Семеро в одном доме (Сёмин) - страница 8

Она год перед этим у моего однорукого брата Мити жила. Она должна была у него два года прожить, но он не дождался срока, отправил ее ко мне. Митя двадцать лет жил с женщиной, которая лет на десять была старше его. Она умерла, а он женился на молодой. Пишет мне: «Аня, дай хоть последние годы пожить для себя». Боится, что молодая жена не захочет жить с бабкой. Ну, жалко его. Он безотказный такой. Руку ему на фронте оторвало, а он и с одной рукой и столяр и плотник. Он еще до войны у первой своей жены на квартире стоял. Она ему готовила, стирала, а потом и окрутила. Он все собирался уйти от нее, да жалко ему ее было. А потом сын появился — он и вовсе о разводе бросил думать. А теперь вот на старости лет женился на молодой. И другие мои братья тоже от бабки открещиваются: негде, некуда, не с кем. Одной Муле есть где и есть куда — вали всех до кучи!

Так вот она от Мити привезла эту библию. Я вначале испугалась, хотела содрать переплет, а потом подумала — да черт с ним! А бабке и вовсе все равно, лишь бы переплет хороший.
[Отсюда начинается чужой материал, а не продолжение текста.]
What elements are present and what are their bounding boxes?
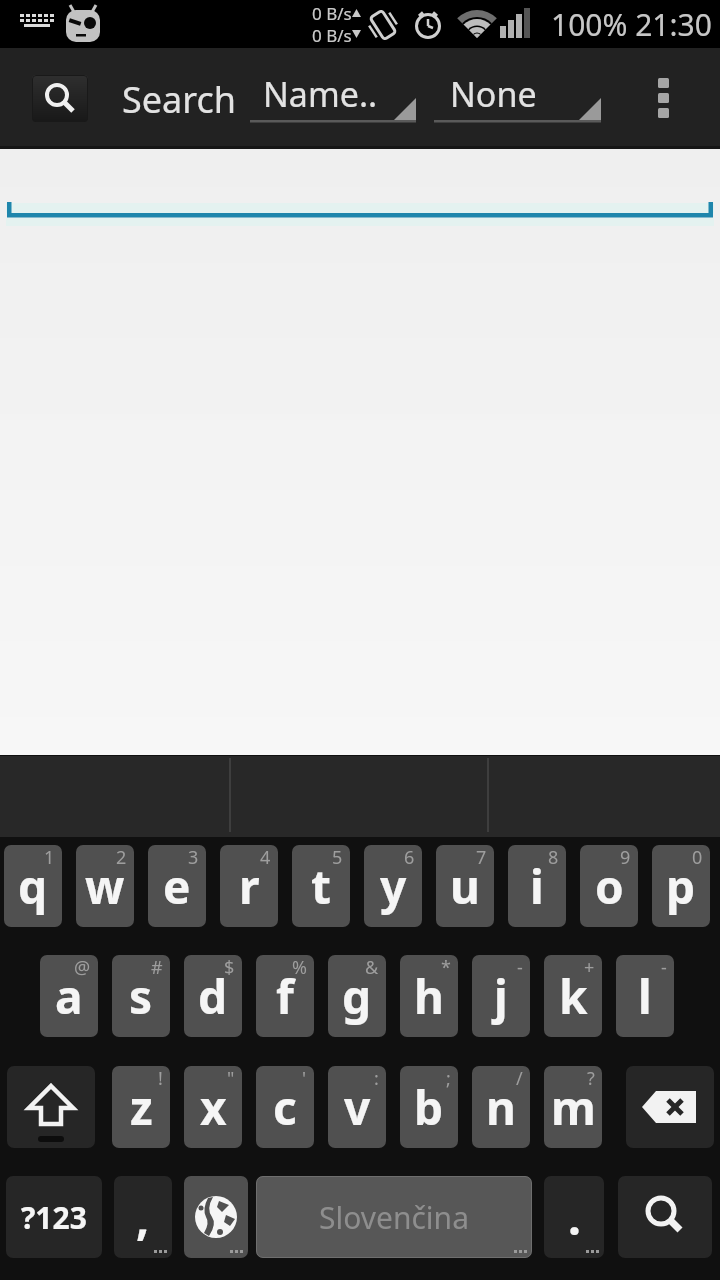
staticText: - <box>661 955 667 980</box>
staticText: & <box>365 955 379 980</box>
staticText: : <box>374 1066 379 1091</box>
staticText: , <box>136 1186 150 1249</box>
button[interactable]: None <box>434 70 601 123</box>
staticText: t <box>311 855 331 918</box>
button[interactable] <box>618 1176 712 1258</box>
staticText: * <box>441 955 451 980</box>
button[interactable] <box>32 75 88 122</box>
staticText: v <box>344 1076 371 1139</box>
staticText: q <box>18 855 48 918</box>
button[interactable]: u <box>436 845 494 927</box>
staticText: x <box>200 1076 227 1139</box>
button[interactable]: m <box>544 1066 602 1148</box>
button[interactable] <box>626 1066 714 1148</box>
staticText: 3 <box>188 845 199 870</box>
staticText: u <box>450 855 480 918</box>
staticText: e <box>163 855 191 918</box>
button[interactable]: l <box>616 955 674 1037</box>
button[interactable]: s <box>112 955 170 1037</box>
button[interactable]: p <box>652 845 710 927</box>
staticText: y <box>380 855 407 918</box>
staticText: @ <box>74 955 91 980</box>
button[interactable]: o <box>580 845 638 927</box>
staticText: 4 <box>260 845 271 870</box>
button[interactable] <box>184 1176 248 1258</box>
button[interactable]: , <box>114 1176 172 1258</box>
staticText: 6 <box>404 845 415 870</box>
button[interactable] <box>7 1066 95 1148</box>
staticText: s <box>129 965 153 1028</box>
button[interactable]: k <box>544 955 602 1037</box>
staticText: ?123 <box>21 1197 87 1238</box>
button[interactable]: t <box>292 845 350 927</box>
staticText: 7 <box>476 845 487 870</box>
staticText: b <box>414 1076 444 1139</box>
button[interactable]: . <box>544 1176 604 1258</box>
staticText: ; <box>446 1066 451 1091</box>
staticText: n <box>486 1076 516 1139</box>
button[interactable]: v <box>328 1066 386 1148</box>
button[interactable]: w <box>76 845 134 927</box>
staticText: 0 B/s <box>312 2 352 24</box>
button[interactable]: g <box>328 955 386 1037</box>
staticText: f <box>276 965 294 1028</box>
staticText: r <box>239 855 260 918</box>
staticText: + <box>584 955 595 980</box>
staticText: " <box>227 1066 235 1091</box>
button[interactable]: y <box>364 845 422 927</box>
staticText: m <box>551 1076 596 1139</box>
button[interactable]: i <box>508 845 566 927</box>
staticText: p <box>666 855 696 918</box>
button[interactable]: ?123 <box>6 1176 102 1258</box>
button[interactable]: e <box>148 845 206 927</box>
staticText: 0 <box>692 845 703 870</box>
staticText: d <box>198 965 228 1028</box>
staticText: a <box>55 965 83 1028</box>
staticText: 0 B/s <box>312 24 352 46</box>
staticText: l <box>638 965 652 1028</box>
button[interactable]: x <box>184 1066 242 1148</box>
staticText: % <box>292 955 307 980</box>
button[interactable]: Slovenčina <box>256 1176 532 1258</box>
staticText: Search <box>122 75 236 122</box>
staticText: # <box>151 955 163 980</box>
button[interactable] <box>0 189 720 239</box>
staticText: 2 <box>116 845 127 870</box>
staticText: . <box>568 1186 581 1249</box>
staticText: None <box>450 71 537 117</box>
button[interactable]: z <box>112 1066 170 1148</box>
staticText: ! <box>158 1066 163 1091</box>
staticText: g <box>342 965 372 1028</box>
button[interactable]: Name.. <box>250 70 416 123</box>
button[interactable]: n <box>472 1066 530 1148</box>
staticText: ? <box>587 1066 595 1091</box>
staticText: 9 <box>620 845 631 870</box>
button[interactable]: j <box>472 955 530 1037</box>
button[interactable]: c <box>256 1066 314 1148</box>
button[interactable]: f <box>256 955 314 1037</box>
staticText: k <box>559 965 588 1028</box>
staticText: Slovenčina <box>319 1197 469 1238</box>
staticText: w <box>85 855 125 918</box>
staticText: - <box>517 955 523 980</box>
button[interactable]: b <box>400 1066 458 1148</box>
staticText: ' <box>302 1066 307 1091</box>
button[interactable]: a <box>40 955 98 1037</box>
staticText: c <box>273 1076 297 1139</box>
staticText: Name.. <box>263 71 378 117</box>
button[interactable] <box>634 60 694 138</box>
button[interactable]: d <box>184 955 242 1037</box>
staticText: h <box>414 965 444 1028</box>
staticText: 5 <box>332 845 343 870</box>
staticText: $ <box>224 955 235 980</box>
button[interactable]: r <box>220 845 278 927</box>
staticText: 100% 21:30 <box>551 4 712 45</box>
staticText: i <box>530 855 544 918</box>
button[interactable]: q <box>4 845 62 927</box>
staticText: z <box>130 1076 153 1139</box>
staticText: 8 <box>548 845 559 870</box>
staticText: j <box>494 965 508 1028</box>
staticText: o <box>595 855 624 918</box>
button[interactable]: h <box>400 955 458 1037</box>
staticText: / <box>516 1066 523 1091</box>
Я ей говорю: «Мама, вы же библию читаете, как же вы можете детей не любить? Чего вы с ними деретесь?» Она говорит: «Это Женька. Ира меня не трогает». А Ирка, правда, никогда ее не трогала, хотя бабка и у нее конфеты воровала. Ирка и промолчит. И мне ничего не скажет. А Женька так не мог. Женька лез на рожон. Но и на бабку никогда не жаловался.
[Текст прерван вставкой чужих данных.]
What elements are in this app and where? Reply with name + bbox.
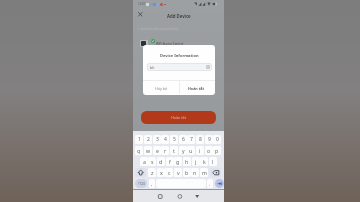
button[interactable]: v <box>174 168 182 177</box>
staticText: 9 <box>208 136 211 143</box>
button[interactable]: l <box>209 157 217 166</box>
staticText: b <box>185 169 189 176</box>
staticText: p <box>215 147 219 154</box>
staticText: x <box>160 169 163 176</box>
staticText: Device Information <box>160 53 199 58</box>
button[interactable]: c <box>165 168 173 177</box>
staticText: 2 <box>147 136 150 143</box>
button[interactable]: r <box>161 146 169 155</box>
button[interactable]: ?123 <box>135 179 147 188</box>
button[interactable]: 9 <box>205 135 213 144</box>
staticText: v <box>177 169 180 176</box>
staticText: s <box>151 158 154 165</box>
button[interactable]: 7 <box>187 135 195 144</box>
button[interactable] <box>138 38 219 48</box>
button[interactable]: q <box>135 146 143 155</box>
button[interactable]: 2 <box>144 135 152 144</box>
staticText: 1 <box>138 136 141 143</box>
button[interactable] <box>135 168 146 177</box>
button[interactable]: e <box>153 146 161 155</box>
staticText: 4 <box>164 136 167 143</box>
button[interactable]: , <box>149 179 155 188</box>
staticText: d <box>159 158 163 165</box>
button[interactable] <box>192 190 203 202</box>
staticText: 1 device(s) added successfully <box>138 27 179 31</box>
staticText: 3 <box>156 136 159 143</box>
button[interactable] <box>215 179 224 188</box>
button[interactable]: b <box>183 168 191 177</box>
button[interactable]: f <box>166 157 174 166</box>
button[interactable]: 1 <box>135 135 143 144</box>
staticText: 12:51 <box>138 2 146 6</box>
button[interactable]: t <box>170 146 178 155</box>
button[interactable]: g <box>174 157 182 166</box>
staticText: j <box>195 158 197 165</box>
staticText: blr <box>150 65 155 70</box>
button[interactable]: k <box>200 157 208 166</box>
staticText: q <box>137 147 141 154</box>
button[interactable]: Hoàn tất <box>179 81 214 95</box>
staticText: Add Device <box>167 13 191 19</box>
staticText: ?123 <box>138 182 145 186</box>
staticText: i <box>199 147 201 154</box>
staticText: Hủy bỏ <box>155 86 168 91</box>
button[interactable] <box>155 190 166 202</box>
button[interactable]: a <box>140 157 148 166</box>
button[interactable]: blr <box>147 63 212 71</box>
button[interactable]: Hủy bỏ <box>143 81 179 95</box>
button[interactable]: d <box>157 157 165 166</box>
button[interactable]: m <box>200 168 208 177</box>
staticText: a <box>143 158 146 165</box>
button[interactable]: j <box>192 157 200 166</box>
button[interactable]: u <box>187 146 195 155</box>
staticText: h <box>185 158 189 165</box>
button[interactable]: h <box>183 157 191 166</box>
button[interactable] <box>138 12 143 17</box>
staticText: WiFi Access Control <box>156 42 184 46</box>
staticText: o <box>207 147 211 154</box>
button[interactable]: Hoàn tất <box>141 111 216 124</box>
button[interactable] <box>175 190 186 202</box>
staticText: w <box>146 147 151 154</box>
staticText: , <box>151 181 153 187</box>
button[interactable]: 4 <box>161 135 169 144</box>
button[interactable]: x <box>157 168 165 177</box>
staticText: 8 <box>199 136 202 143</box>
staticText: 5 <box>173 136 176 143</box>
staticText: g <box>176 158 180 165</box>
staticText: y <box>182 147 185 154</box>
staticText: 7 <box>190 136 193 143</box>
button[interactable]: p <box>213 146 221 155</box>
staticText: Hoàn tất <box>171 115 187 120</box>
button[interactable] <box>210 168 221 177</box>
staticText: t <box>173 147 175 154</box>
staticText: c <box>168 169 171 176</box>
staticText: l <box>212 158 214 165</box>
button[interactable]: i <box>196 146 204 155</box>
staticText: . <box>209 181 211 187</box>
staticText: m <box>202 169 207 176</box>
button[interactable]: 5 <box>170 135 178 144</box>
button[interactable]: y <box>179 146 187 155</box>
button[interactable]: 6 <box>179 135 187 144</box>
button[interactable]: 3 <box>153 135 161 144</box>
staticText: e <box>156 147 159 154</box>
button[interactable]: o <box>205 146 213 155</box>
button[interactable]: 0 <box>213 135 221 144</box>
button[interactable]: w <box>144 146 152 155</box>
staticText: u <box>189 147 193 154</box>
staticText: 0 <box>216 136 219 143</box>
staticText: Hoàn tất <box>188 86 205 91</box>
button[interactable]: n <box>191 168 199 177</box>
staticText: 6 <box>182 136 185 143</box>
button[interactable]: 8 <box>196 135 204 144</box>
staticText: f <box>169 158 171 165</box>
button[interactable]: . <box>207 179 213 188</box>
staticText: r <box>164 147 167 154</box>
staticText: n <box>193 169 197 176</box>
button[interactable]: s <box>148 157 156 166</box>
staticText: k <box>203 158 206 165</box>
button[interactable]: z <box>148 168 156 177</box>
staticText: z <box>151 169 154 176</box>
А вообще он был не жадный. В сорок четвертом году на вокзале было много беженцев — возвращались домой. Едут-едут из Сибири за фронтом. С детьми, с вещами, без вещей. Голодные, босые — кто как. Кто с билетом, кто без билета. На товарных, на воинских эшелонах, редко кто на пассажирском. Довезет их воинский или товарный до нашего города — они и слоняются по вокзалу, пока их на новый не посадят. Я с пирожками пойду на вокзал, а они пирожки глазами едят. Ну, я кому и раздам. Один раз мы с Женькой ходили, он говорит: «Муля, дай вон той тетке пирожок, у нее дети». А там вшивое такое, грязное, больное. Смотреть страшно. Да не ее, дуру, мне жалко, а детей жалко. «Куда едешь?» — «На Украину». — «На Украину! А детей довезешь?» — «Як бог даст». — «Дура ты, дура!.. Возьмем их, Женька, домой? Пусть хоть ночь переспят?» — «Бери, мать». Привела я их вот сюда, поставила на печку ведро воды, еще кастрюлю: «Раздевайтеся!» А ей, дуре, и переодеться не во что. Трое суток у нас жили, а потом я ее на вокзал проводила, сама на поезд сажала. Ничего, доехали. Потом года три письма писала.
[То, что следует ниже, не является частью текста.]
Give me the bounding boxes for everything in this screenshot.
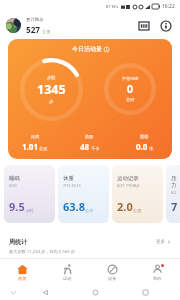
staticText: 设备 — [108, 276, 117, 281]
button[interactable]: 我的 — [135, 259, 180, 285]
staticText: 公里 — [133, 208, 142, 213]
staticText: 16:22 — [162, 3, 175, 10]
staticText: 中等强度 — [122, 76, 139, 81]
staticText: 步 — [49, 99, 54, 104]
button[interactable]: 运动 — [45, 259, 90, 285]
staticText: 运动 — [63, 276, 72, 281]
staticText: 首页 — [18, 276, 27, 281]
staticText: 距离 — [31, 134, 40, 139]
button[interactable]: Profile — [6, 18, 21, 33]
staticText: 小时 — [25, 208, 34, 213]
staticText: 热量 — [85, 134, 94, 139]
staticText: 9.5 — [9, 199, 25, 214]
staticText: 最大步数 11,224 步，日均 6,566 步 — [9, 249, 75, 255]
button[interactable]: Home — [89, 286, 101, 298]
button[interactable]: 设备 — [90, 259, 135, 285]
staticText: 6/2 — [171, 190, 177, 195]
button[interactable]: Back — [39, 286, 51, 298]
staticText: 87 B/s — [106, 4, 119, 10]
staticText: 今日活动量 — [72, 45, 102, 53]
staticText: 更多 — [156, 239, 165, 245]
staticText: 睡眠 — [9, 175, 20, 182]
staticText: 爬楼 — [140, 134, 149, 139]
staticText: 48 — [80, 141, 90, 152]
staticText: 63.8 — [63, 199, 85, 214]
staticText: 7 — [171, 199, 178, 214]
staticText: 米 — [149, 146, 154, 151]
button[interactable]: 周统计 — [0, 238, 180, 255]
button[interactable]: 休重 — [58, 165, 109, 223]
button[interactable]: 运动记录 — [112, 165, 163, 223]
staticText: 步数 — [47, 75, 56, 80]
button[interactable]: Membership card — [136, 18, 151, 33]
staticText: 0 — [127, 82, 134, 96]
staticText: 周统计 — [9, 238, 27, 246]
button[interactable]: Info — [158, 18, 173, 33]
button[interactable]: Hide — [9, 288, 18, 297]
staticText: 运动记录 — [117, 175, 139, 182]
button[interactable]: 睡眠 — [4, 165, 55, 223]
staticText: 累计跑步 — [26, 17, 44, 23]
button[interactable]: 今日活动量 — [8, 39, 172, 159]
staticText: 休重 — [63, 175, 74, 182]
staticText: 1.01 — [22, 141, 38, 152]
staticText: 我的 — [153, 276, 162, 281]
staticText: 公斤 — [85, 208, 94, 213]
staticText: 千卡 — [91, 146, 100, 151]
staticText: 0.0 — [136, 141, 148, 152]
staticText: 527 — [26, 24, 41, 35]
staticText: 公里 — [39, 146, 48, 151]
staticText: 分钟 — [126, 97, 135, 102]
staticText: 1345 — [37, 81, 66, 98]
button[interactable]: Recents — [139, 286, 151, 298]
staticText: 公里 — [42, 29, 51, 34]
staticText: 2.0 — [117, 199, 133, 214]
staticText: 7/13 10:13 — [63, 183, 81, 188]
button[interactable]: 压力 — [166, 165, 180, 223]
button[interactable]: 首页 — [0, 259, 45, 285]
staticText: 压力 — [171, 175, 180, 189]
staticText: 6/30 — [9, 183, 17, 188]
staticText: 6/27 户外跑步 — [117, 183, 140, 188]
Жалко-то жалко, а и некогда было жалеть. Себя некогда пожалеть. Испугаться за себя некогда. Немцы, когда в первый раз пришли, народу на вокзальной площади положили — и военных и беженцев! Бабы мне говорят: «Аня, нет ли и твоего Николая там?» Я и побежала. Как увидела эту площадь — боже ты мой! Немец на меня автоматом, кричит по-своему, а мне хоть бы что. Иду от мертвого к мертвому, в лица им засматриваю. И после страху этого было столько, что я перестала различать, где страх, а где не страх.